─── Extracted data ───
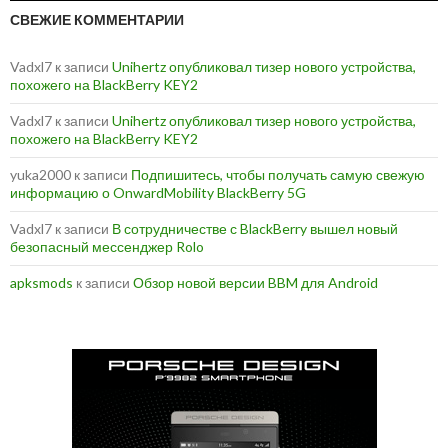
СВЕЖИЕ КОММЕНТАРИИ
Vadxl7
к записи
Unihertz опубликовал тизер нового устройства,
похожего на BlackBerry KEY2
Vadxl7
к записи
Unihertz опубликовал тизер нового устройства,
похожего на BlackBerry KEY2
yuka2000
к записи
Подпишитесь, чтобы получать самую свежую
информацию о OnwardMobility BlackBerry 5G
Vadxl7
к записи
В сотрудничестве с BlackBerry вышел новый
безопасный мессенджер Rolo
apksmods
к записи
Обзор новой версии BBM для Android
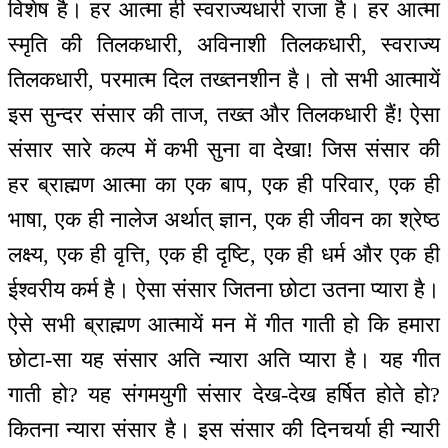
विशेष है। हर आत्मा ही स्वराज्यधारी राजा है। हर आत्मा
स्मृति की तिलकधारी, अविनाशी तिलकधारी, स्वराज्य
तिलकधारी, परमात्म दिल तख्तनशीन है। तो सभी आत्मायें
इस सुन्दर संसार की ताज, तख्त और तिलकधारी हैं! ऐसा
संसार सारे कल्प में कभी सुना वा देखा! जिस संसार की
हर ब्राह्मण आत्मा का एक बाप, एक ही परिवार, एक ही
भाषा, एक ही नालेज अर्थात् ज्ञान, एक ही जीवन का श्रेष्ठ
लक्ष्य, एक ही वृत्ति, एक ही दृष्टि, एक ही धर्म और एक ही
ईश्वरीय कर्म है। ऐसा संसार जितना छोटा उतना प्यारा है।
ऐसे सभी ब्राह्मण आत्मायें मन में गीत गाती हो कि हमारा
छोटा-सा यह संसार अति न्यारा अति प्यारा है। यह गीत
गाती हो? यह संगमयुगी संसार देख-देख हर्षित होते हो?
कितना न्यारा संसार है। इस संसार की दिनचर्या ही न्यारी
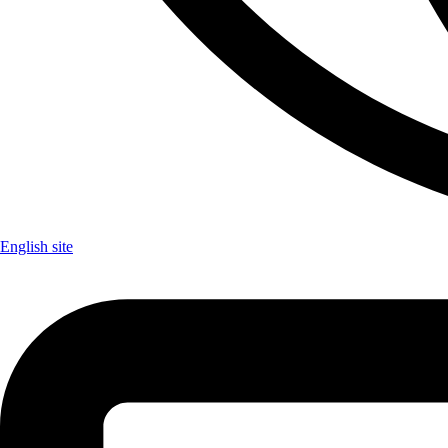
English site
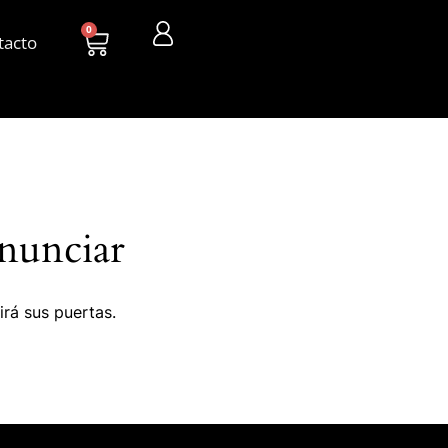
0
tacto
nunciar
irá sus puertas.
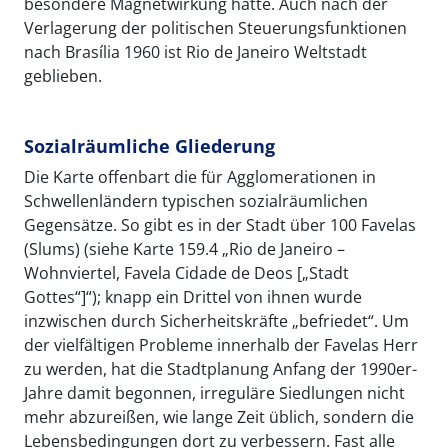
besondere Magnetwirkung hatte. Auch nach der
Verlagerung der politischen Steuerungsfunktionen
nach Brasília 1960 ist Rio de Janeiro Weltstadt
geblieben.
Sozialräumliche Gliederung
Die Karte offenbart die für Agglomerationen in
Schwellenländern typischen sozialräumlichen
Gegensätze. So gibt es in der Stadt über 100 Favelas
(Slums) (siehe Karte 159.4 „Rio de Janeiro –
Wohnviertel, Favela Cidade de Deos [„Stadt
Gottes“]“); knapp ein Drittel von ihnen wurde
inzwischen durch Sicherheitskräfte „befriedet“. Um
der vielfältigen Probleme innerhalb der Favelas Herr
zu werden, hat die Stadtplanung Anfang der 1990er-
Jahre damit begonnen, irreguläre Siedlungen nicht
mehr abzureißen, wie lange Zeit üblich, sondern die
Lebensbedingungen dort zu verbessern. Fast alle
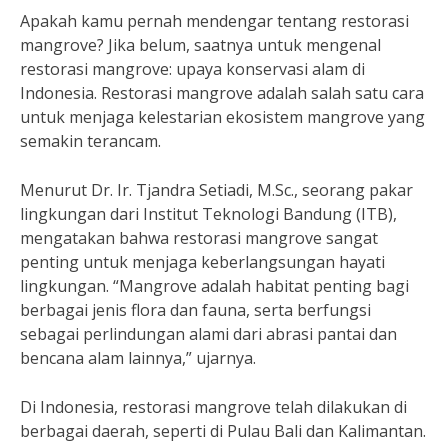
Apakah kamu pernah mendengar tentang restorasi
mangrove? Jika belum, saatnya untuk mengenal
restorasi mangrove: upaya konservasi alam di
Indonesia. Restorasi mangrove adalah salah satu cara
untuk menjaga kelestarian ekosistem mangrove yang
semakin terancam.
Menurut Dr. Ir. Tjandra Setiadi, M.Sc., seorang pakar
lingkungan dari Institut Teknologi Bandung (ITB),
mengatakan bahwa restorasi mangrove sangat
penting untuk menjaga keberlangsungan hayati
lingkungan. “Mangrove adalah habitat penting bagi
berbagai jenis flora dan fauna, serta berfungsi
sebagai perlindungan alami dari abrasi pantai dan
bencana alam lainnya,” ujarnya.
Di Indonesia, restorasi mangrove telah dilakukan di
berbagai daerah, seperti di Pulau Bali dan Kalimantan.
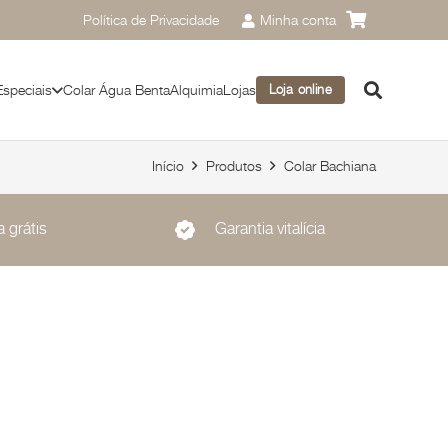
Política de Privacidade
Minha conta
Especiais
Colar Água Benta
Alquimia
Lojas
Loja online
Início
Produtos
Colar Bachiana
 grátis
Garantia vitalícia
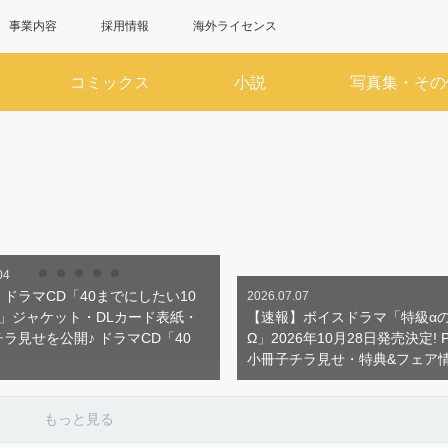
事業内容
採用情報
海外ライセンス
コミックス
小説
写真集・その
6月
7
SUN
MON
TUE
WED
THU
FRI
SAT
SUN
MON
TUE
WED
1
2
3
4
5
6
1
7
8
9
10
11
12
13
5
6
7
8
14
15
16
17
18
19
20
12
13
14
15
21
22
23
24
25
26
27
19
20
21
22
28
29
30
26
27
28
29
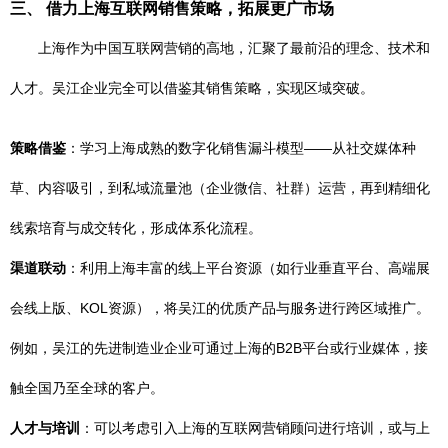
三、 借力上海互联网销售策略，拓展更广市场
上海作为中国互联网营销的高地，汇聚了最前沿的理念、技术和
人才。吴江企业完全可以借鉴其销售策略，实现区域突破。
策略借鉴
：学习上海成熟的数字化销售漏斗模型——从社交媒体种
草、内容吸引，到私域流量池（企业微信、社群）运营，再到精细化
线索培育与成交转化，形成体系化流程。
渠道联动
：利用上海丰富的线上平台资源（如行业垂直平台、高端展
会线上版、KOL资源），将吴江的优质产品与服务进行跨区域推广。
例如，吴江的先进制造业企业可通过上海的B2B平台或行业媒体，接
触全国乃至全球的客户。
人才与培训
：可以考虑引入上海的互联网营销顾问进行培训，或与上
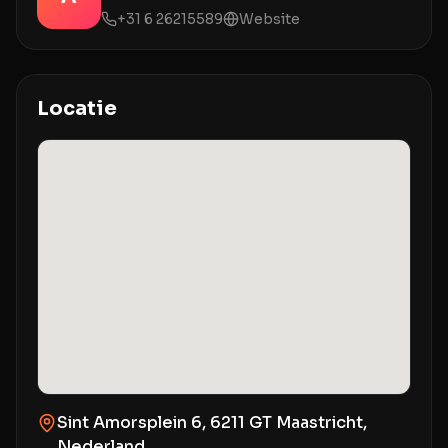
+31 6 26215589
Website
Locatie
Sint Amorsplein 6, 6211 GT Maastricht,
Nederland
───
Only an exact copy of the entries, with no pictures, is expected as the answer.

СВЕЖИЕ КОММЕНТАРИИ
Vadxl7
к записи
Unihertz опубликовал тизер нового устройства,
похожего на BlackBerry KEY2
Vadxl7
к записи
Unihertz опубликовал тизер нового устройства,
похожего на BlackBerry KEY2
yuka2000
к записи
Подпишитесь, чтобы получать самую свежую
информацию о OnwardMobility BlackBerry 5G
Vadxl7
к записи
В сотрудничестве с BlackBerry вышел новый
безопасный мессенджер Rolo
apksmods
к записи
Обзор новой версии BBM для Android
विशेष है। हर आत्मा ही स्वराज्यधारी राजा है। हर आत्मा
स्मृति की तिलकधारी, अविनाशी तिलकधारी, स्वराज्य
तिलकधारी, परमात्म दिल तख्तनशीन है। तो सभी आत्मायें
इस सुन्दर संसार की ताज, तख्त और तिलकधारी हैं! ऐसा
संसार सारे कल्प में कभी सुना वा देखा! जिस संसार की
हर ब्राह्मण आत्मा का एक बाप, एक ही परिवार, एक ही
भाषा, एक ही नालेज अर्थात् ज्ञान, एक ही जीवन का श्रेष्ठ
लक्ष्य, एक ही वृत्ति, एक ही दृष्टि, एक ही धर्म और एक ही
ईश्वरीय कर्म है। ऐसा संसार जितना छोटा उतना प्यारा है।
ऐसे सभी ब्राह्मण आत्मायें मन में गीत गाती हो कि हमारा
छोटा-सा यह संसार अति न्यारा अति प्यारा है। यह गीत
गाती हो? यह संगमयुगी संसार देख-देख हर्षित होते हो?
कितना न्यारा संसार है। इस संसार की दिनचर्या ही न्यारी
English site
0
tacto
nunciar
irá sus puertas.
besondere Magnetwirkung hatte. Auch nach der
Verlagerung der politischen Steuerungsfunktionen
nach Brasília 1960 ist Rio de Janeiro Weltstadt
geblieben.
Sozialräumliche Gliederung
Die Karte offenbart die für Agglomerationen in
Schwellenländern typischen sozialräumlichen
Gegensätze. So gibt es in der Stadt über 100 Favelas
(Slums) (siehe Karte 159.4 „Rio de Janeiro –
Wohnviertel, Favela Cidade de Deos [„Stadt
Gottes“]“); knapp ein Drittel von ihnen wurde
inzwischen durch Sicherheitskräfte „befriedet“. Um
der vielfältigen Probleme innerhalb der Favelas Herr
zu werden, hat die Stadtplanung Anfang der 1990er-
Jahre damit begonnen, irreguläre Siedlungen nicht
mehr abzureißen, wie lange Zeit üblich, sondern die
Lebensbedingungen dort zu verbessern. Fast alle
Apakah kamu pernah mendengar tentang restorasi
mangrove? Jika belum, saatnya untuk mengenal
restorasi mangrove: upaya konservasi alam di
Indonesia. Restorasi mangrove adalah salah satu cara
untuk menjaga kelestarian ekosistem mangrove yang
semakin terancam.
Menurut Dr. Ir. Tjandra Setiadi, M.Sc., seorang pakar
lingkungan dari Institut Teknologi Bandung (ITB),
mengatakan bahwa restorasi mangrove sangat
penting untuk menjaga keberlangsungan hayati
lingkungan. “Mangrove adalah habitat penting bagi
berbagai jenis flora dan fauna, serta berfungsi
sebagai perlindungan alami dari abrasi pantai dan
bencana alam lainnya,” ujarnya.
Di Indonesia, restorasi mangrove telah dilakukan di
berbagai daerah, seperti di Pulau Bali dan Kalimantan.
Política de Privacidade
Minha conta
Especiais
Colar Água Benta
Alquimia
Lojas
Loja online
Início
Produtos
Colar Bachiana
 grátis
Garantia vitalícia
事業内容
採用情報
海外ライセンス
コミックス
小説
写真集・その
6月
7
SUN
MON
TUE
WED
THU
FRI
SAT
SUN
MON
TUE
WED
1
2
3
4
5
6
1
7
8
9
10
11
12
13
5
6
7
8
14
15
16
17
18
19
20
12
13
14
15
21
22
23
24
25
26
27
19
20
21
22
28
29
30
26
27
28
29
三、 借力上海互联网销售策略，拓展更广市场
上海作为中国互联网营销的高地，汇聚了最前沿的理念、技术和
人才。吴江企业完全可以借鉴其销售策略，实现区域突破。
策略借鉴
：学习上海成熟的数字化销售漏斗模型——从社交媒体种
草、内容吸引，到私域流量池（企业微信、社群）运营，再到精细化
线索培育与成交转化，形成体系化流程。
渠道联动
：利用上海丰富的线上平台资源（如行业垂直平台、高端展
会线上版、KOL资源），将吴江的优质产品与服务进行跨区域推广。
例如，吴江的先进制造业企业可通过上海的B2B平台或行业媒体，接
触全国乃至全球的客户。
人才与培训
：可以考虑引入上海的互联网营销顾问进行培训，或与上
+31 6 26215589
Website
Locatie
Sint Amorsplein 6, 6211 GT Maastricht,
Nederland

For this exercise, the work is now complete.